… For aircraft carriers?
The Kuznetsov sounds like it’s just a shipload of bad luck. The recent fire allegedly did several hundred million dollars in damage – possibly totalling the ship. This makes a total of 3 accidents that have potentially totalled the ship: the dry dock supporting it failed and dropped the ship; a crane fell onto the deck and tore holes in some important things, and now one of the welders repairing the damage from the crane set the ship afire for a while.
The fire apparently compromised a great deal of electrical wiring. That’s going to mean no end of badness for the ship’s future reliability.
Remember: that is the pathetic thing that the US imperial navy’s 13 supercarriers are stacked up against. The Russians only have one aircraft carrier. It has been out of action since late 2017. The picture above may not be from the most recent fire; there was another one in 2009, which killed one crewmember. Apparently that fire was caused by a short circuit; my confidence in the Kuznetsov’s electrical system would be going down, rapidly. This is supposed to be a warship, the whole “catches fire, likes to burn” thing is not one of the attributes of a successful battle-worthy vessel. The US navy, obviously, does not need a fleet of supercarriers just to stand opposite the Kuznetsov – that’s all pentagon bullshit. The US Navy’s carriers are “force projection” – useful for parking opposite countries that don’t have a navy, and adjusting their attitude with a rain of high explosive. It’s the American Way.
Kuznetsov has a sister ship, the NS Vikramaditya.

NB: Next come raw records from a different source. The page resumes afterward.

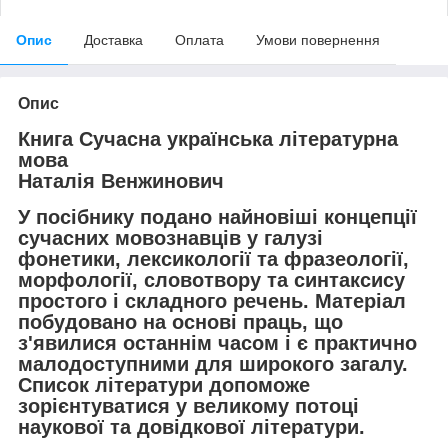
Опис
Доставка
Оплата
Умови повернення
Опис
Книга Сучасна українська літературна
мова
Наталія Венжинович
У посібнику подано найновіші концепції
сучасних мовознавців у галузі
фонетики, лексикології та фразеології,
морфології, словотвору та синтаксису
простого і складного речень. Матеріал
побудовано на основі праць, що
з'явилися останнім часом і є практично
малодоступними для широкого загалу.
Cписок літератури допоможе
зорієнтуватися у великому потоці
наукової та довідкової літератури.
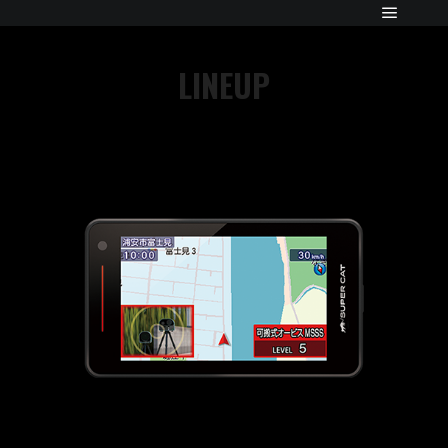
LINEUP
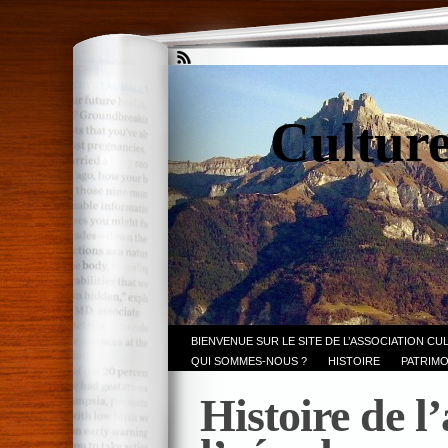
Culture
BIENVENUE SUR LE SITE DE L’ASSOCIATION CU
QUI SOMMES-NOUS ?
HISTOIRE
PATRIMO
Histoire de l’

The Russians gave the ship to India, so long as they paid $800 million for “upgrade and refit” and another $1 billion for the aircraft and gear on board. The ship sat decommissioned from 1996 to 2004. The refit was supposed to finish in 2008, but because of scheduling overruns, the ship was not ready until 2012. Cost overruns were $1.2 billion. [Those Russian defense contractors are pikers compared to their American counterparts] It was, however, discovered that an Indian commodore responsible for the project pricing had been thoroughly bribed by the Russians.
The ship has also been plagued with problems: [wik]
On 17 September 2012, malfunctions were detected during trials. According to an official report, seven out of eight steam boilers of the propulsion machinery were out of order. Due to this, the deadline of the hand over this ship to the Indian Navy was postponed again until October 2013. Later investigation has determined that the cause for the engine failure was due to poor workmanship and supervision.
I suspect the ship did not perform as expected, with only 1 of 8 boilers functioning. It’s a miracle that it moved at all. [mb]
At least two people, including a civilian, were killed and another two injured, following leakage of toxic fumes from the sewage plant on June 10 2016. A number of workers were injured or died during ship’s renovation, in Russia.
I’m not sure I can think about what kind of toxic fumes come from a sewage plant, that are able to outright kill people. Derek Lowe once wrote about “hell’s dumpster” (thioacetone) [things I won’t work with] – perhaps that’s what one uses to clean a Russian aircraft carrier’s sewage plant.
There’s no doubt about it: nautical life is dangerous. The sea is unforgiving. So, apparently, are Russian sewage plants.
Carrier flight deck operations are insanely complicated and the margin for error is basically nonexistent. The US Navy has the only effective carrier fleet in the world, because the US fleet is the only one that practices and can actually operate their ships, and train their pilots. Carrier deck landings are notoriously difficult for pilots; there are so many things that can go wrong, and you do not want to try to deploy flight wings and deck crew that are out of practice. Since the Kuznetsov has not been doing flight operations for 4 years, there’s a good chance that they’ve lost a lot of the people that knew what they were doing.